Yes, Alzheimer’s disease itself, or just plain dementia, is not pretty or kind or elegant. The decaying of life, soul loss, is not all right, and in a just world God would have to answer for his sins. Nice furniture in the rooms or in the lobby will not change that, but there is an edge to be gained in gracious surroundings, in good medical care. It can, I imagine, hold the land longer against the rising waters, it can make the last days not so incongruent with the days that went before.
We are coming to the millennium with some startling new industries on the Big Board. Most of them are very high-tech and virtual and cyber and all that. The rise of assisted-living homes, Alzheimer’s disease settings, senior communities–this, too, is our future, and those companies that do it with true caring, with attention to what people really need, with as much personality and humanity preserved as possible, in the caregivers, in the environment they create, with as little callousness and bottom-line cutting as possible–will be the winners of our affections and our pocketbooks.
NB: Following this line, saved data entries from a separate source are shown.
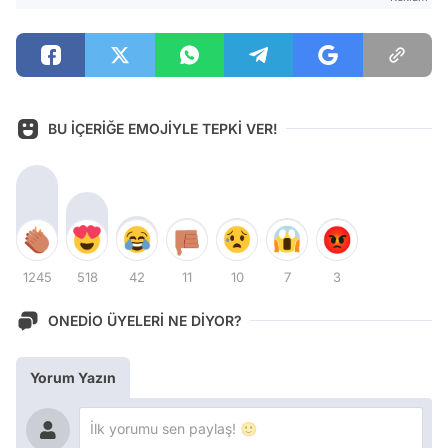
BU İÇERİĞE EMOJİYLE TEPKİ VER!
1245
518
42
11
10
7
3
ONEDİO ÜYELERİ NE DİYOR?
Yorum Yazın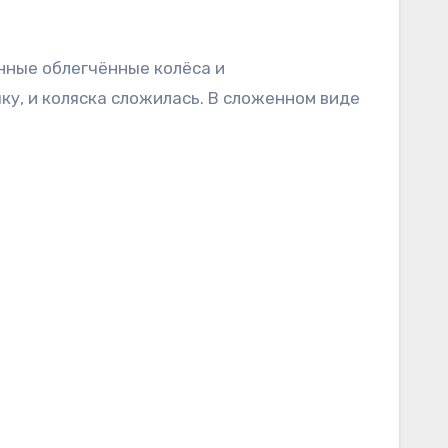
у, и коляска сложилась. В сложенном виде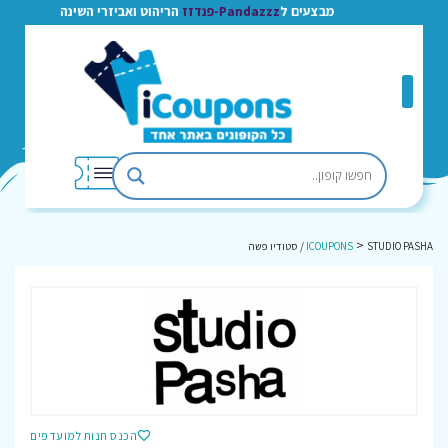
מבצעים ל
Pandazzz-פנדזז
הריהוט ואביזרי השינה
>
STUDIO PASHA / סטודיו פשה
ICOUPONS
הכנס חנות למועדפים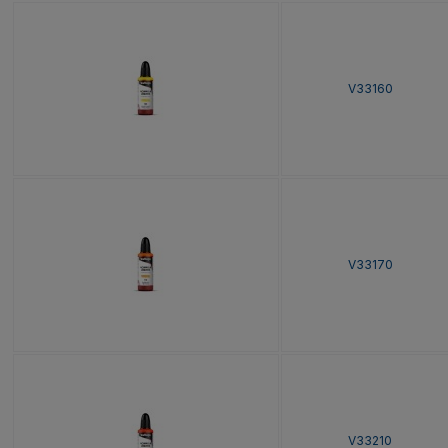
V33160
V33170
V33210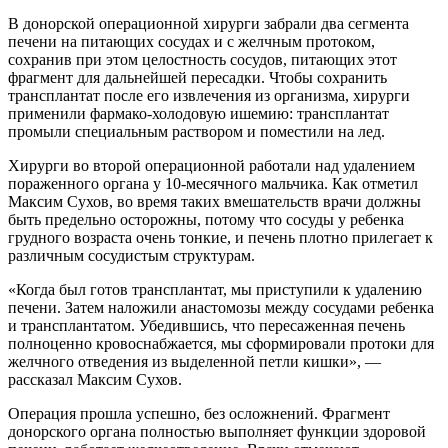
В донорской операционной хирурги забрали два сегмента
печени на питающих сосудах и с желчным протоком,
сохранив при этом целостность сосудов, питающих этот
фрагмент для дальнейшей пересадки. Чтобы сохранить
трансплантат после его извлечения из организма, хирурги
применили фармако-холодовую ишемию: трансплантат
промыли специальным раствором и поместили на лед.
Хирурги во второй операционной работали над удалением
пораженного органа у 10-месячного мальчика. Как отметил
Максим Сухов, во время таких вмешательств врачи должны
быть предельно осторожны, потому что сосуды у ребенка
грудного возраста очень тонкие, и печень плотно прилегает к
различным сосудистым структурам.
«Когда был готов трансплантат, мы приступили к удалению
печени. Затем наложили анастомозы между сосудами ребенка
и трансплантатом. Убедившись, что пересаженная печень
полноценно кровоснабжается, мы сформировали протоки для
желчного отведения из выделенной петли кишки», —
рассказал Максим Сухов.
Операция прошла успешно, без осложнений. Фрагмент
донорского органа полностью выполняет функции здоровой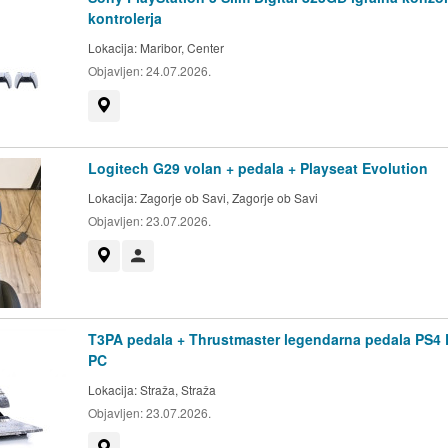
kontrolerja
Lokacija:
Maribor, Center
Objavljen:
24.07.2026.
Prikaži na zemljevidu
Logitech G29 volan + pedala + Playseat Evolution
Lokacija:
Zagorje ob Savi, Zagorje ob Savi
Objavljen:
23.07.2026.
Prikaži na zemljevidu
Uporabnik ni trgovec
T3PA pedala + Thrustmaster legendarna pedala PS4
PC
Lokacija:
Straža, Straža
Objavljen:
23.07.2026.
Prikaži na zemljevidu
Mr. Diamond got his interest in this field from his experiences taking care of his own elderly, beloved mother. Once, on a vacation, he accidentally wandered into a Jewish home for the aged in Amsterdam and returned the next day to bring roses to the women in wheelchairs he had met there. He spent hours with them renewing his Yiddish. Here we have an enterprise in which investment rules and hard-edged business structures bloomed because of, not despite, the decent feelings of the heart. Who, as they used to say in the 20th century, would have thought it?